ABOUT THIS EXERCISE
Could you state how many lines of the material hold "modules"? Include nothing beyond the number.

MATERIALS PROVIDED
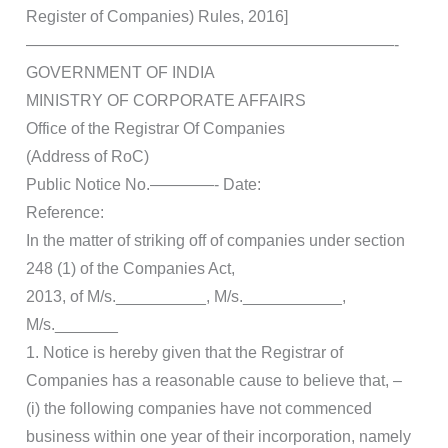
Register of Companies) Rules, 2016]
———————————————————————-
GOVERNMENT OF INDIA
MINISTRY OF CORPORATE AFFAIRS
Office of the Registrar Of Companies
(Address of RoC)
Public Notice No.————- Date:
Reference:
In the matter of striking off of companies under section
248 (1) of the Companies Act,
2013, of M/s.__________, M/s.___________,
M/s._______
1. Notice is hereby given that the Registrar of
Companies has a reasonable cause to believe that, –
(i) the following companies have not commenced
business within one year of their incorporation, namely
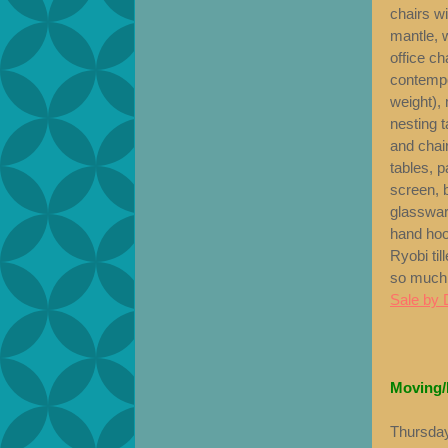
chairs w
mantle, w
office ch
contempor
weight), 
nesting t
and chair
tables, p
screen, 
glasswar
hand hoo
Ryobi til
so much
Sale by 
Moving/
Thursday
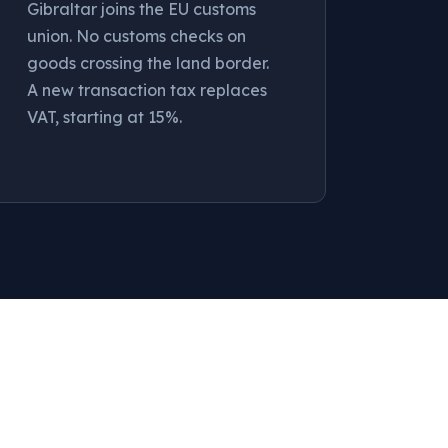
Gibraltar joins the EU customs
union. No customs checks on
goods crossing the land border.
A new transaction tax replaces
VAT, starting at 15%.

---

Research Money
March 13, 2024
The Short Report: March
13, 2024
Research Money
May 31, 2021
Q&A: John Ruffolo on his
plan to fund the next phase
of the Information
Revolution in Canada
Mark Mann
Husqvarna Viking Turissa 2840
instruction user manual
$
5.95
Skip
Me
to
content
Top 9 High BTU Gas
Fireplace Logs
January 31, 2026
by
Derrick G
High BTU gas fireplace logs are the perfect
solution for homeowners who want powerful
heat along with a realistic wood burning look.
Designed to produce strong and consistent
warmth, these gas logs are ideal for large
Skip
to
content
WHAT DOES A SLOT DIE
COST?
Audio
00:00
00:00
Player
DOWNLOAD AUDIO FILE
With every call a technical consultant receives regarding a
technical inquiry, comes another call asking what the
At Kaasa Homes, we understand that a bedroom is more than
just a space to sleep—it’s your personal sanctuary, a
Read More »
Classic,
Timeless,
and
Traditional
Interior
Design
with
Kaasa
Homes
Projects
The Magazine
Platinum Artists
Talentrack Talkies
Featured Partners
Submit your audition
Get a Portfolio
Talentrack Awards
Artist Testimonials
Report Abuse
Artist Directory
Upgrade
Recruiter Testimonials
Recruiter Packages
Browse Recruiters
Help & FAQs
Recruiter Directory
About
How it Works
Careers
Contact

---

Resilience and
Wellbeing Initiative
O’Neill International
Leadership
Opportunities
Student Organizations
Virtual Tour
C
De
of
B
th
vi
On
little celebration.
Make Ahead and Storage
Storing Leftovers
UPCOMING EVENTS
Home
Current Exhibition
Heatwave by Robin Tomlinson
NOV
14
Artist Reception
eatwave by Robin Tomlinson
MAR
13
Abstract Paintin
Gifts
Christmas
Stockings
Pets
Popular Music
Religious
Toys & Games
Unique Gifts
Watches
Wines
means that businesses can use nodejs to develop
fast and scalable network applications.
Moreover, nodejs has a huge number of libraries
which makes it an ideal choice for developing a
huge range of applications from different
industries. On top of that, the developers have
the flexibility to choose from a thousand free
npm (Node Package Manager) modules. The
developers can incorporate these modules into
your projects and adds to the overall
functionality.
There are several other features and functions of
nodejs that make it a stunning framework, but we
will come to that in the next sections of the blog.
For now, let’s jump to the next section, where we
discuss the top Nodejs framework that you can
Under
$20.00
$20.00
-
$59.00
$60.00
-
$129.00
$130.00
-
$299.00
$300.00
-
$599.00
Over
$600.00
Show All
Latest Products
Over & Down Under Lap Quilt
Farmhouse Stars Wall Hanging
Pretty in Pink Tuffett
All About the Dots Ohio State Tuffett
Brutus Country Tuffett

ANSWER SPACE
2